2- If number one can not be avoided and an account has already gone into collection, work with the collection agency and try to negotiate deletion of the account in exchange for payment. Not every collection agency will negotiate these types of terms, however I can tell you from my own personal experience that four out of five will. Collection agencies work on commission and/or a consignment fee basis, so at the end of the day they are truly only interested in collecting on the debt and typically will negotiate for deletion when payment in full is received. For consumers this is well worth doing the leg work to try and negotiate this type of agreement with them as this is THE ONLY way to get a valid collection account completely removed from your credit report.

3- If you have a collection account that you do not agree with, or do not believe belongs to you, you do have rights under the Fair Debt Collections Practices Act to dispute the debt. Ignoring the debt or otherwise refusing to pay the collection agency to punish them for what you perceive to be their error is not the way to get this resolved. This type of action will only continue to hurt you as collection agencies are famous for selling debt multiple times over if uncollectible. Each time that happens it adds additional new collection activity to your credit report causing a layer effect. You do have rights under the Fair Debt Collections
Practices Act that allow you to properly and legally dispute the validity of a collection account reporting on your credit report. A summary of your rights is available on the RE Credit Repair website under the Credit Resources section link: http://www.recreditfix.com/credit_resources.php I hope you have enjoyed this publication and it has provided you some clarification and/or helped you to better understand collection accounts in general. Trust me - speaking from personal experience this is one of the most complex areas outside of credit scoring itself to master. If you have any further questions or need personal assistance regarding collection accounts or any other credit related matter please contact me direct via email or my office line anytime.

All my best to you and thank you for reading this months publication.

Thursday, February 4, 2010

Calculating Utilization, Let Me Count The Ways

I think I’ve written about utilization, the relationship between the balances and credit limits on credit cards expressed as a percentage, for as long as I’ve owned a computer. But this topic has legs as everlasting as the Gobstopper which shares the adjective. So, for the first time in 2010 and what has to be the 100th time overall, here’s how utilization is calculated.

First off, utilization 101…Mark has a credit card with a $1,000 credit limit. That is, his credit reports show a $1,000 credit limit. His current balance as reported on his credit reports is $500. The utilization of that card is 50% because the balance ($500) divided by the credit limit ($1,000) equals .50 or 50%. Now we can get started.

It’s important to note that the figures I use for my next few examples HAVE to be reported on your credit reports to make these math problems accurate. That’s the bottom line. If it’s not on our credit report then all bets are off.
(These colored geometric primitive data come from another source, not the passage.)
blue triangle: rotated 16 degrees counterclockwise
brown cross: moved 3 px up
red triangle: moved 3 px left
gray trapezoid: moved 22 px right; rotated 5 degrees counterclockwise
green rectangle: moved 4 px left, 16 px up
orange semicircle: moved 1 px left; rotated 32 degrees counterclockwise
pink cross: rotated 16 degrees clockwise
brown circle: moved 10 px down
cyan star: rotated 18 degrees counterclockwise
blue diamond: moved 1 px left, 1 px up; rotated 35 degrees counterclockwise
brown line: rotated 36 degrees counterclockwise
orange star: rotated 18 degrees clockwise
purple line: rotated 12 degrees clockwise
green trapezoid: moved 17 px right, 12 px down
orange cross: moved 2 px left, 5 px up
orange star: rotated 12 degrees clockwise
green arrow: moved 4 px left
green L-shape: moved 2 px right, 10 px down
Line Item Utilization – This is the same calculation as described above for Mark but done for every single open credit card or credit card with a balance. So if you have 10 open credit cards, and open in this examples means it’s not closed, then you’ll have 10 different line item measurements. This is important because the number of highly utilized credit cards on your credit report is a consideration in most credit and insurance risk models.

Aggregate Utilization – This is the same calculation as described above for Mark with one huge difference. For this calculation we are going to combine all of the open credit cards on a credit report to do the math. For example, if I have two credit cards and each has a $5,000 balance and a $10,000 credit limit then I have $10,000 in aggregate balances and $20,000 in aggregate credit limits. Divide $10,000 by $20,000 and you again get .50 or 50%. This measurement is important because the higher utilization the percentage the more risky you are to lenders and insurance companies and the less attractive their terms will be.
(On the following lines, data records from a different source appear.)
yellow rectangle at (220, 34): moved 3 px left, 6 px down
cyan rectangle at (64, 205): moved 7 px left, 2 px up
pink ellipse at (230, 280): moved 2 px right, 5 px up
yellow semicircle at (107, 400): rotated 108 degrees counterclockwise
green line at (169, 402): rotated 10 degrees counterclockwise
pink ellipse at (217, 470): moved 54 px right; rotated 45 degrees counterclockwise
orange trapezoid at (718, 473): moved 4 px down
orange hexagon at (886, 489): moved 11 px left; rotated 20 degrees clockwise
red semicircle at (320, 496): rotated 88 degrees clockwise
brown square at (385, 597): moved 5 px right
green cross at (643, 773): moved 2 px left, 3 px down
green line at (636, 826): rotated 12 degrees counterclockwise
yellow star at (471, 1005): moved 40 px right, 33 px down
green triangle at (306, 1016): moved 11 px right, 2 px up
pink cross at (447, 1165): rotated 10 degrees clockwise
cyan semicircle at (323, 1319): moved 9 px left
High Balance in Lieu of Credit Limits – In some cases your credit cards will not have a credit limit reported. (Note: I’m not talking about charge cards. I’m talking about revolving credit cards that are not reporting a credit limit). In those cases most credit scoring models will look for the historical highest balance, which is typically reported by the credit bureaus, and use that figure in lieu of the missing credit limit. So, if I have a credit card with a $10,000 credit limit but it’s not being reported then the credit score will look for my highest balance figure. If it finds, for example, that your highest historical balance was $7,500 then that’s the figure it will use in lieu of the missing $10,000. So, with my same $5,000 balance and a $7,500 “pseudo limit” I appear to be 67% utilized on that card instead of the true 50%. This is a line item measurement and an aggregate measurement, meaning it is the same regardless of which is being calculated. This practice of withholding credit limits got the credit bureaus sued in a class action case several years ago because Capital One was not reporting credit limits. The case was dismissed because, in my opinion, the court simply couldn’t grasp the details of the problem and the breadth of its impact. Shortly after the lawsuit was filed Capital One began reporting credit limits for the first time in their existence. So, some good did come out of the case.

Missing High Balance and Missing Credit Limit - Now this is a tricky one. In some examples a credit card account will be missing the credit limit and the highest balance. Most credit scoring systems will simply ignore the account for the above referenced utilization calculations because, well, you have no limit to include in the math. This can help the consumer’s scores and it can also hurt the consumer’s scores. For example, if you have a very high balance on that particular credit card but no limit or high credit then that balance can’t increase your aggregate utilization because it’s ignored for that math. It can hurt your score in the example where you have a very low balance relative to the credit limit, which isn’t reported because you don’t get any value of the large difference between the balance and the limit, which is called open-to-buy.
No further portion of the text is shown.